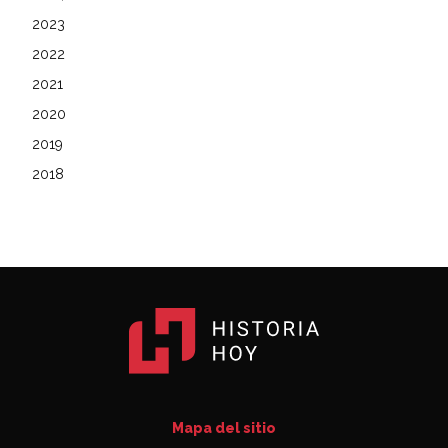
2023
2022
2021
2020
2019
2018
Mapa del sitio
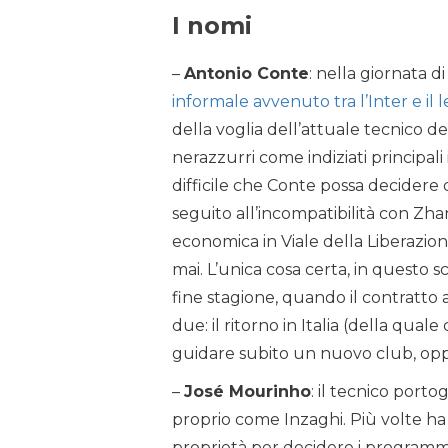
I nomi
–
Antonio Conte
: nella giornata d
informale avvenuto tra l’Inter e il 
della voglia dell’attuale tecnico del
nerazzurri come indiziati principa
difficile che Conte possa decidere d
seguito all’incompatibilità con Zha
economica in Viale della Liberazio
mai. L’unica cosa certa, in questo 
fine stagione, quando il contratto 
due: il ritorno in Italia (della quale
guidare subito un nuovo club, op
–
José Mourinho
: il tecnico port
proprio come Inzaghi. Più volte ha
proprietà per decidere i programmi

________

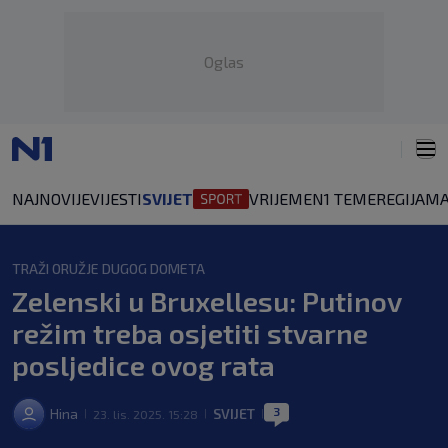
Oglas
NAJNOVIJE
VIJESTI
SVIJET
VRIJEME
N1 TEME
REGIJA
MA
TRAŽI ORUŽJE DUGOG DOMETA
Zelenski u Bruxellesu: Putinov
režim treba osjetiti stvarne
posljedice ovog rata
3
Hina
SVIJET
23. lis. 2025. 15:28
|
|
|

________

TRY IT: Lines with "Conte": find them in the data and copy each one.

EXERCISE RESPONSE:
Antonio Conte
difficile che Conte possa decidere d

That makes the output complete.